------ DATA EXCERPTS ------
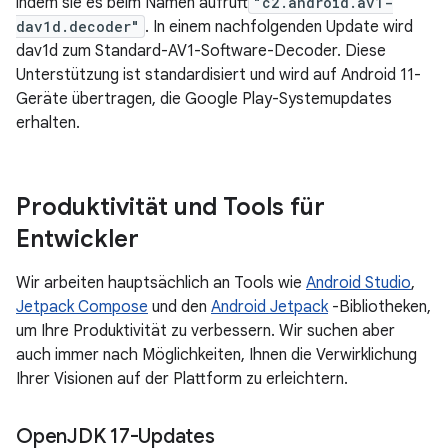
indem sie es beim Namen aufruft
"c2.android.av1-
dav1d.decoder"
. In einem nachfolgenden Update wird
dav1d zum Standard-AV1-Software-Decoder. Diese
Unterstützung ist standardisiert und wird auf Android 11-
Geräte übertragen, die Google Play-Systemupdates
erhalten.
Produktivität und Tools für
Entwickler
Wir arbeiten hauptsächlich an Tools wie
Android Studio
,
Jetpack Compose
und den
Android Jetpack
-Bibliotheken,
um Ihre Produktivität zu verbessern. Wir suchen aber
auch immer nach Möglichkeiten, Ihnen die Verwirklichung
Ihrer Visionen auf der Plattform zu erleichtern.
Open
JDK 17-Updates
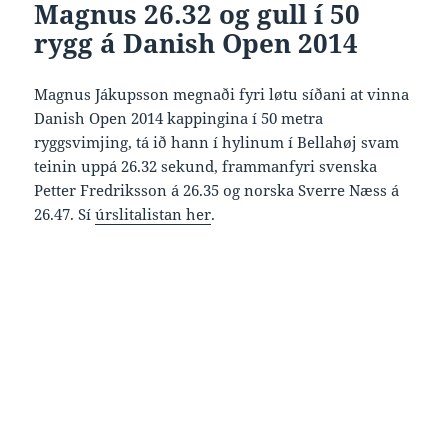
Magnus 26.32 og gull í 50
rygg á Danish Open 2014
Magnus Jákupsson megnaði fyri løtu síðani at vinna
Danish Open 2014 kappingina í 50 metra
ryggsvimjing, tá ið hann í hylinum í Bellahøj svam
teinin uppá 26.32 sekund, frammanfyri svenska
Petter Fredriksson á 26.35 og norska Sverre Næss á
26.47. Sí
úrslitalistan her
.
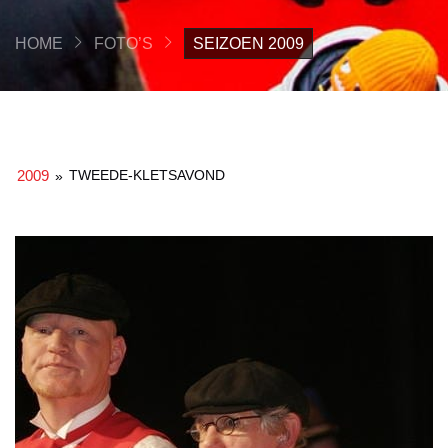
HOME
FOTO’S
SEIZOEN 2009
2009
TWEEDE-KLETSAVOND
»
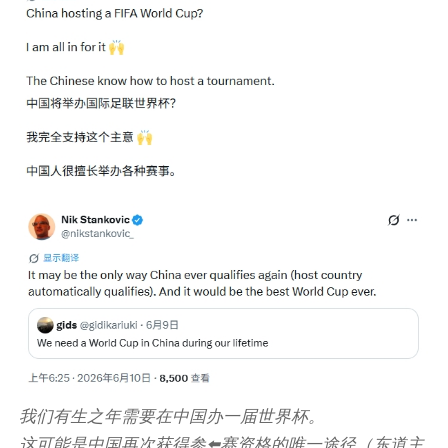
我们有生之年需要在中国办一届世界杯。
这可能是中国再次获得参⬅️赛资格的唯一途径（东道主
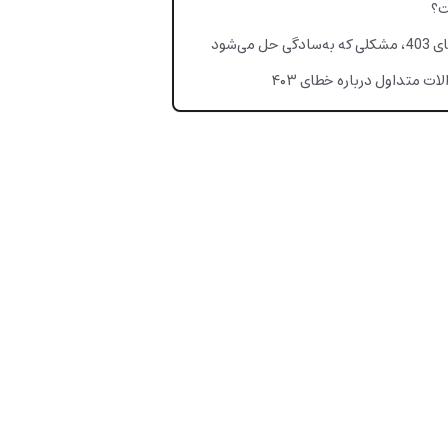
؟
ه‌سادگی حل می‌شود
ات متداول درباره خطای ۴۰۳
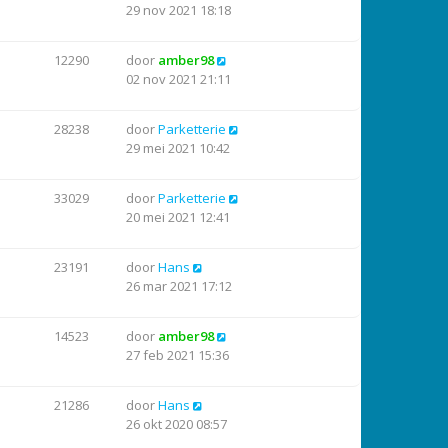
29 nov 2021 18:18
12290
door
amber98
02 nov 2021 21:11
28238
door
Parketterie
29 mei 2021 10:42
33029
door
Parketterie
20 mei 2021 12:41
23191
door
Hans
26 mar 2021 17:12
14523
door
amber98
27 feb 2021 15:36
21286
door
Hans
26 okt 2020 08:57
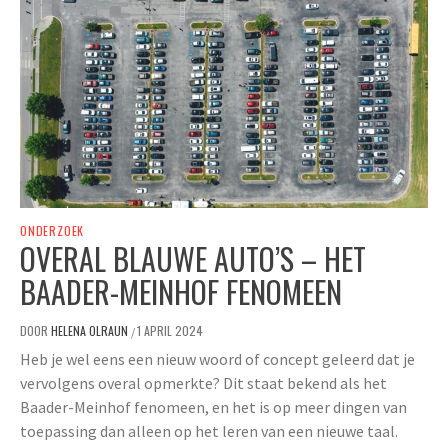
ONDERZOEK
OVERAL BLAUWE AUTO’S – HET
BAADER-MEINHOF FENOMEEN
DOOR
HELENA OLRAUN
1 APRIL 2024
/
Heb je wel eens een nieuw woord of concept geleerd dat je
vervolgens overal opmerkte? Dit staat bekend als het
Baader-Meinhof fenomeen, en het is op meer dingen van
toepassing dan alleen op het leren van een nieuwe taal.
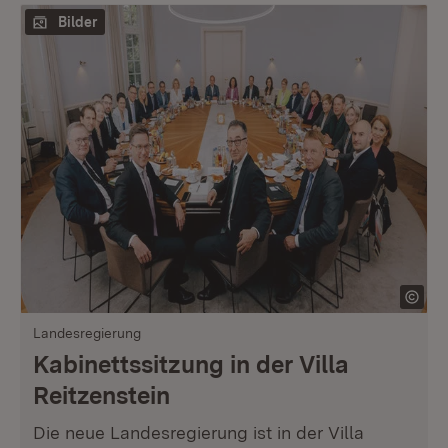
Bilder
Landesregierung
Kabinettssitzung in der Villa
Reitzenstein
Die neue Landesregierung ist in der Villa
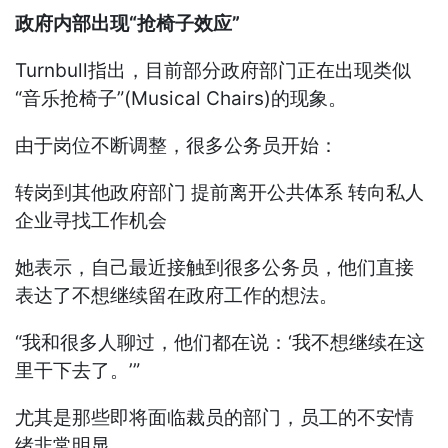
政府内部出现“抢椅子效应”
Turnbull指出，目前部分政府部门正在出现类似
“音乐抢椅子”(Musical Chairs)的现象。
由于岗位不断调整，很多公务员开始：
转岗到其他政府部门 提前离开公共体系 转向私人
企业寻找工作机会
她表示，自己最近接触到很多公务员，他们直接
表达了不想继续留在政府工作的想法。
“我和很多人聊过，他们都在说：‘我不想继续在这
里干下去了。’”
尤其是那些即将面临裁员的部门，员工的不安情
绪非常明显。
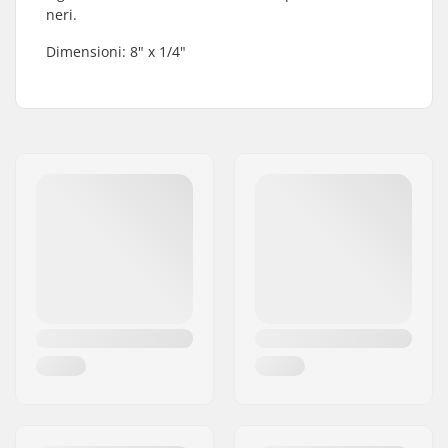
neri.
Dimensioni: 8" x 1/4"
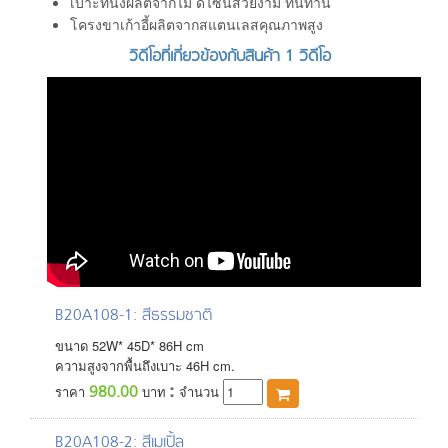
เบาะที่นั่งผลิตจากไม้ ดีไซน์สวยงาม ทนทาน
โครงขาเก้าอี้ผลิตจากสแตนเลสคุณภาพสูง
วิดีโอที่เกี่ยวข้องกับสินค้า 1 วิดีโอ
B20A108-1
: สีธรรมชาติ
ขนาด
52
W*
45
D*
86
H
cm
ความสูงจากพื้นถึงเบาะ 46H cm.
:
980.00
ราคา
บาท
จำนวน
B20A108-2
: สีเมเปิ้ล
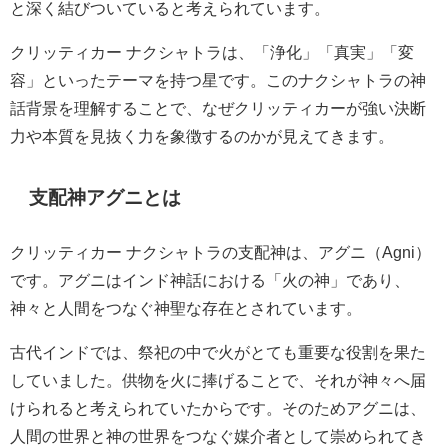
と深く結びついていると考えられています。
クリッティカー ナクシャトラは、「浄化」「真実」「変
容」といったテーマを持つ星です。このナクシャトラの神
話背景を理解することで、なぜクリッティカーが強い決断
力や本質を見抜く力を象徴するのかが見えてきます。
支配神アグニとは
クリッティカー ナクシャトラの支配神は、アグニ（Agni）
です。アグニはインド神話における「火の神」であり、
神々と人間をつなぐ神聖な存在とされています。
古代インドでは、祭祀の中で火がとても重要な役割を果た
していました。供物を火に捧げることで、それが神々へ届
けられると考えられていたからです。そのためアグニは、
人間の世界と神の世界をつなぐ媒介者として崇められてき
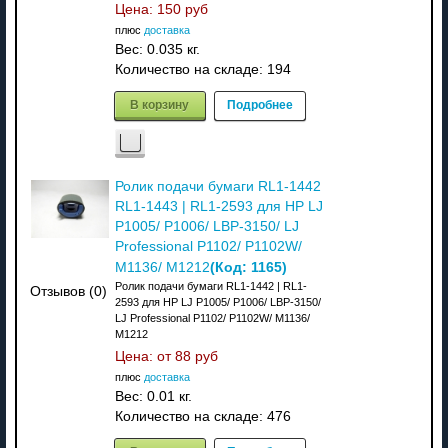
Цена:
150 руб
плюс
доставка
Вес:
0.035 кг.
Количество на складе:
194
В корзину
Подробнее
Ролик подачи бумаги RL1-1442
RL1-1443 | RL1-2593 для HP LJ
P1005/ P1006/ LBP-3150/ LJ
Professional P1102/ P1102W/
(Код:
1165
)
M1136/ M1212
Ролик подачи бумаги RL1-1442 | RL1-
Отзывов (0)
2593 для HP LJ P1005/ P1006/ LBP-3150/
LJ Professional P1102/ P1102W/ M1136/
M1212
Цена: от
88 руб
плюс
доставка
Вес:
0.01 кг.
Количество на складе:
476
------
## ACTION ITEM:
Show every line from the entries above in which the word "wird" appears.

## ANSWER TO THIS PROBLEM:
. In einem nachfolgenden Update wird
Unterstützung ist standardisiert und wird auf Android 11-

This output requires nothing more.